Nesta quarta-feira, 01/07, completou um mês que os professores da educação básica do Chile estão em greve. O movimento docente reivindica a retirada do Projeto de Lei da Carreira Profissional Docente apresentado, no dia 20 de abril, pelo governo da presidente Michelle Bachelet. De acordo com a Associação dos Professores do Chile, a proposta aumenta a competitividade, o individualismo e o viés mercadológico da educação.

O projeto é dividido em cinco pontos. O primeiro busca aumentar a seletividade da formação inicial, instituindo prova de avaliação de nível para futuros docentes. O segundo é o estabelecimento de tutoria de 10 meses. O terceiro estrutura a carreira a partir de provas de conhecimentos disciplinares.
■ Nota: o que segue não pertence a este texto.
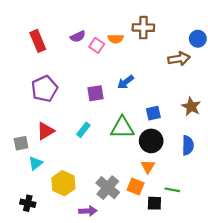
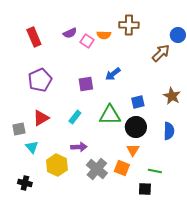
brown arrow: (179, 59) -> (161, 53), turned -36
cyan triangle: (36, 163) -> (32, 147), turned -32
black square: (154, 203) -> (145, 189), moved
purple arrow: (88, 211) -> (79, 147), moved

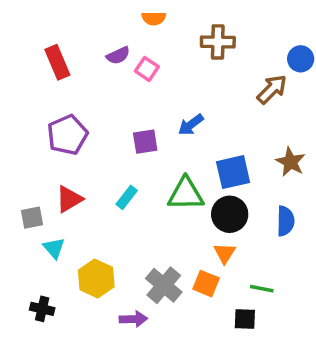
orange semicircle: (104, 35) -> (154, 18), moved
blue square: (138, 102) -> (233, 172), size x1.5
purple arrow: (79, 147) -> (133, 319), moved

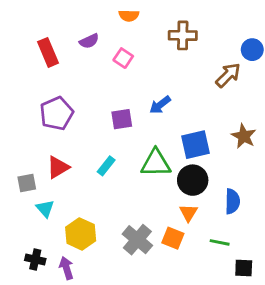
purple semicircle: (118, 55) -> (89, 41), moved
blue semicircle: (285, 221) -> (232, 201), moved
purple arrow: (133, 319) -> (66, 268), moved, turned -105
black square: (245, 319) -> (244, 268), moved

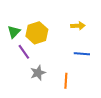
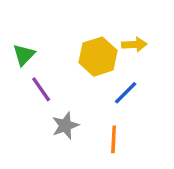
yellow hexagon: (37, 33) -> (98, 57), moved
blue line: (82, 54) -> (126, 93), moved, turned -49

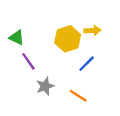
green triangle: (24, 55) -> (17, 38), turned -49
orange line: (114, 139) -> (78, 96), turned -60

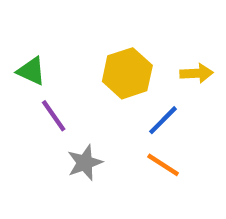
yellow arrow: (92, 30) -> (197, 73), moved
orange line: (78, 96) -> (163, 165), moved

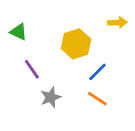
green triangle: (31, 71) -> (19, 32), moved
yellow arrow: (197, 73) -> (117, 22), moved

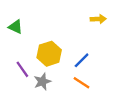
yellow hexagon: (76, 44) -> (49, 54), moved
purple line: (32, 69) -> (22, 69), moved

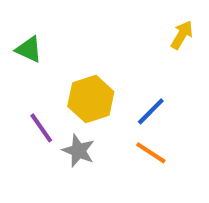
yellow arrow: (98, 19) -> (182, 35), turned -56
gray star: (42, 82) -> (78, 151), turned -30

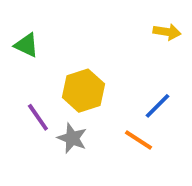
yellow arrow: (182, 35) -> (167, 32), turned 68
blue line: (151, 111) -> (157, 106), moved

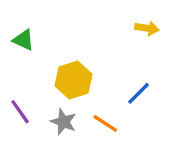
purple line: (38, 117) -> (20, 112), moved
orange line: (139, 140) -> (105, 123), moved

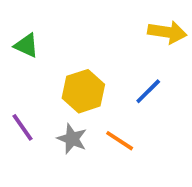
yellow arrow: (147, 28) -> (167, 32), size x1.4
blue line: (139, 93) -> (148, 91), moved

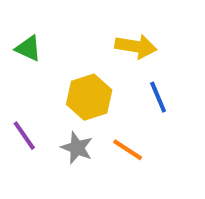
yellow arrow: (167, 32) -> (136, 46), moved
blue line: (148, 91) -> (158, 97), turned -68

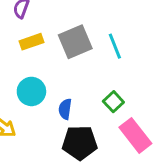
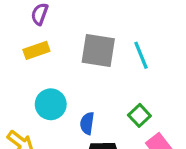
yellow rectangle: (31, 42) -> (36, 50), moved
gray square: (75, 42) -> (98, 50), turned 32

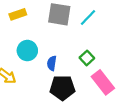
cyan line: (141, 55) -> (88, 18), turned 66

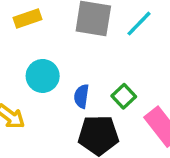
green square: (87, 58) -> (124, 96), moved

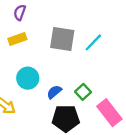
blue semicircle: (82, 96) -> (54, 92), turned 42

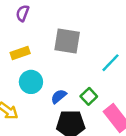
yellow rectangle: (17, 39) -> (20, 53), moved
cyan line: (93, 42) -> (110, 63), moved

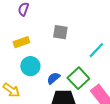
gray square: (67, 41) -> (60, 32), size x0.7
green square: (89, 96) -> (78, 78), size x1.5

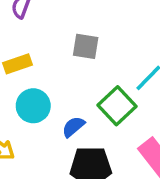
green square: (78, 78) -> (117, 106), moved

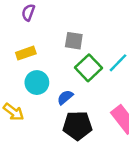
green square: (117, 106) -> (89, 68), moved

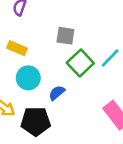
yellow rectangle: (26, 53) -> (17, 48), turned 42
black pentagon: (77, 126) -> (36, 121), moved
O quarto dá novas tarefas à categoria e o quinto modifica a porcentagem de horas em sala de aula de 75% para 65%. O projeto tem a rejeição de 97% dos professores.

Além disso, estabelece perda de direitos, como os biênios, diminuídos pela metad e, também, um piso salarial baixo. Os docentes exigem um piso acima de um milhão de pesos (cerca de R$ 5 mil) enquanto o do governo, após o último aumento da oferta, é de  800 mil pesos (R$ 4 mil).